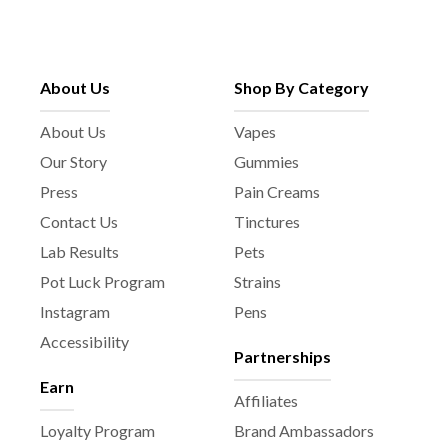
About Us
Shop By Category
About Us
Vapes
Our Story
Gummies
Press
Pain Creams
Contact Us
Tinctures
Lab Results
Pets
Pot Luck Program
Strains
Instagram
Pens
Accessibility
Partnerships
Earn
Affiliates
Loyalty Program
Brand Ambassadors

■ ■ ■ ■

#### PROBLEM DETAILS
Exactly repeat the data above; the pictures do not belong in your copy.

#### EXERCISE SOLUTION
About Us
Shop By Category
About Us
Vapes
Our Story
Gummies
Press
Pain Creams
Contact Us
Tinctures
Lab Results
Pets
Pot Luck Program
Strains
Instagram
Pens
Accessibility
Partnerships
Earn
Affiliates
Loyalty Program
Brand Ambassadors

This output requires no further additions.